Monday, 6 August 2018

Stocks vs. flows... $1 trillion Apple edition

It had to happen. Apple's market capitalisation passed US$1 trillion last Thursday, so of course that invites comparisons with other big numbers. Consider the following two sentences, from this Washington Post article:
If Apple sold itself for $1 trillion in cash, the money would be enough to buy all the goods and services produced in Indonesia — population 261 million — in 2017.
Apple is bigger than the economies of about 174 countries, including Turkey, the Netherlands, Saudi Arabia and Switzerland.
The first sentence is kind-of all right. You could use $1 trillion to buy all of the goods and services produced in Indonesia in 2017 (but why would you want to?). The second sentence is an example of one of my pet peeves. Apple is NOT bigger than the economies of about 174 countries. It's not even bigger than the example of Indonesia from the article. And it's easy to see why. If investors are rational, Apple's market capitalisation represents the discounted value of all future cash flows for Apple. So, you would be effectively selling off all of the future cash flows of Apple for all time, in order to get just one year's worth of Indonesia's GDP. Clearly, Apple is worth a lot less than the economy of Indonesia.

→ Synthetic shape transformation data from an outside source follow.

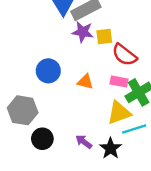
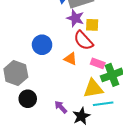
red semicircle: (124, 55) -> (83, 40), moved

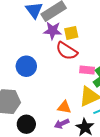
orange triangle: (70, 59) -> (64, 107), moved
purple arrow: (61, 107) -> (62, 124), turned -56

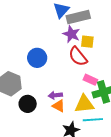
black circle: (26, 124) -> (28, 104), moved
purple arrow: (62, 124) -> (55, 95), moved

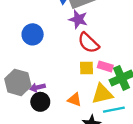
yellow square: (87, 42) -> (87, 68), moved
blue circle: (37, 58) -> (33, 34), moved
purple arrow: (55, 95) -> (37, 87), moved

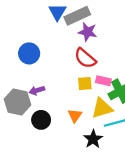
purple star: (78, 19) -> (88, 32), moved
purple arrow: (37, 87) -> (37, 90), moved
orange triangle: (75, 100) -> (75, 116), turned 48

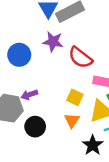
purple star: (88, 32) -> (53, 42), moved
yellow square: (85, 83) -> (75, 97), moved, turned 32

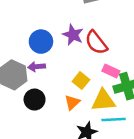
purple star: (53, 42) -> (73, 35), moved
blue circle: (19, 55) -> (41, 42), moved

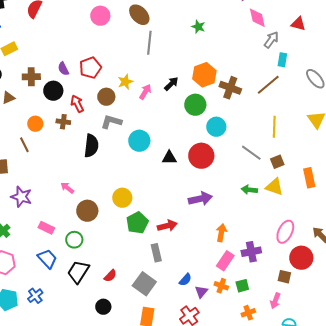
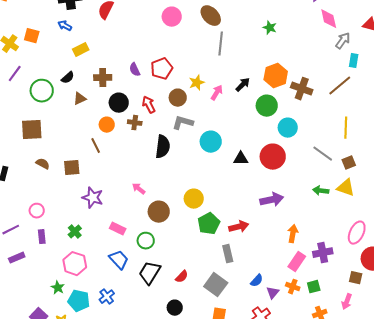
black circle: (53, 91) -> (119, 103), moved

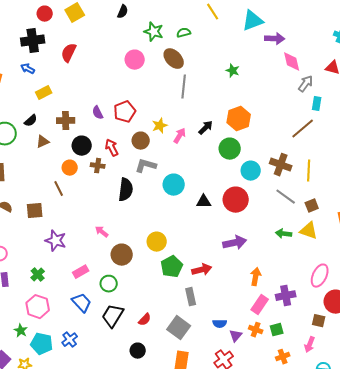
brown cross: (302, 89) -> (281, 165), moved
pink rectangle: (118, 229) -> (81, 272), turned -56
blue semicircle: (257, 281) -> (220, 324), turned 48

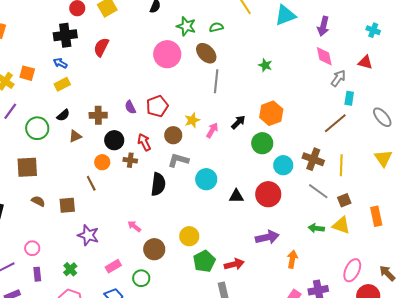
purple arrow: (275, 39) -> (323, 26), moved, turned 102
pink circle: (135, 60) -> (167, 54), size x1.4
yellow rectangle: (44, 93) -> (62, 84), moved
orange arrow: (256, 277) -> (292, 259), moved

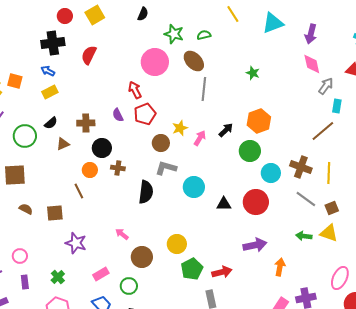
red arrow: (144, 142) -> (135, 90), moved

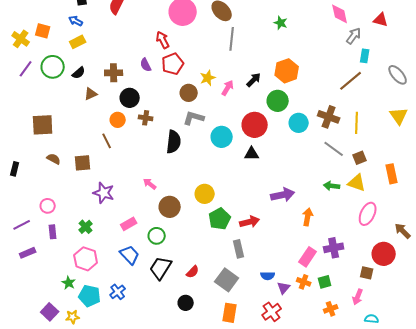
green circle: (25, 136) -> (53, 67), moved
red circle: (256, 202) -> (255, 125), moved
pink ellipse: (340, 278) -> (368, 214), moved

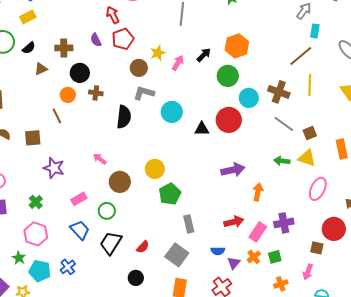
yellow line: (357, 123) -> (310, 85), moved
red circle: (255, 125) -> (229, 120), moved
red arrow: (250, 222) -> (234, 222), moved
orange cross: (304, 282) -> (254, 257), turned 32

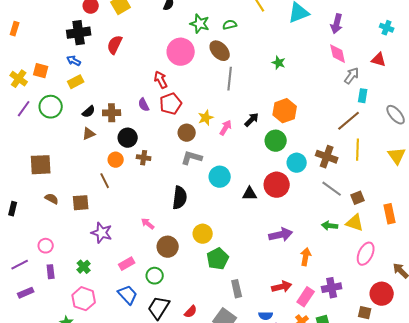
black semicircle: (29, 48) -> (89, 112), moved
black semicircle: (124, 117) -> (180, 198), moved

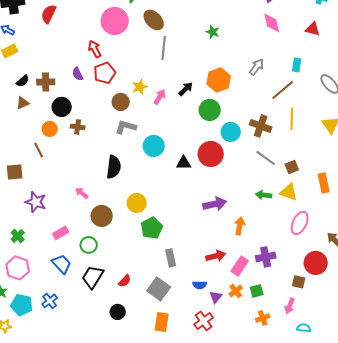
gray arrow: (352, 76) -> (257, 67), moved

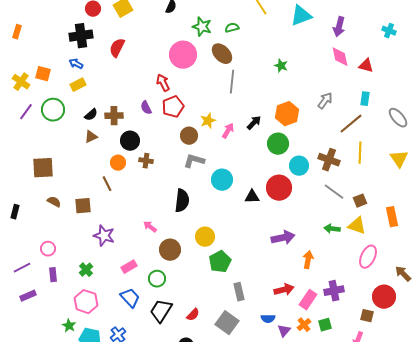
red triangle: (313, 29) -> (366, 66), moved

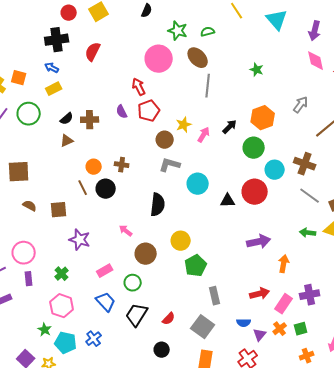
cyan triangle: (301, 16) -> (277, 20), turned -50
black circle: (130, 141) -> (106, 189), moved
pink circle: (48, 249) -> (24, 253), size x1.5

The problem (as I've mentioned many times before, such as here and here and here) is comparing stocks with flows. The size of an economy (as measured by GDP) is a flow of resources for a single year. Apple's market capitalisation is a stock (a measure of its total value), not a flow for a single year. The appropriate stock for a country is the discounted value of all future GDP, not one year's worth of GDP. If you want to compare Apple with the size of an economy, you would need to compare Apple's market capitalisation with a much bigger number for each country.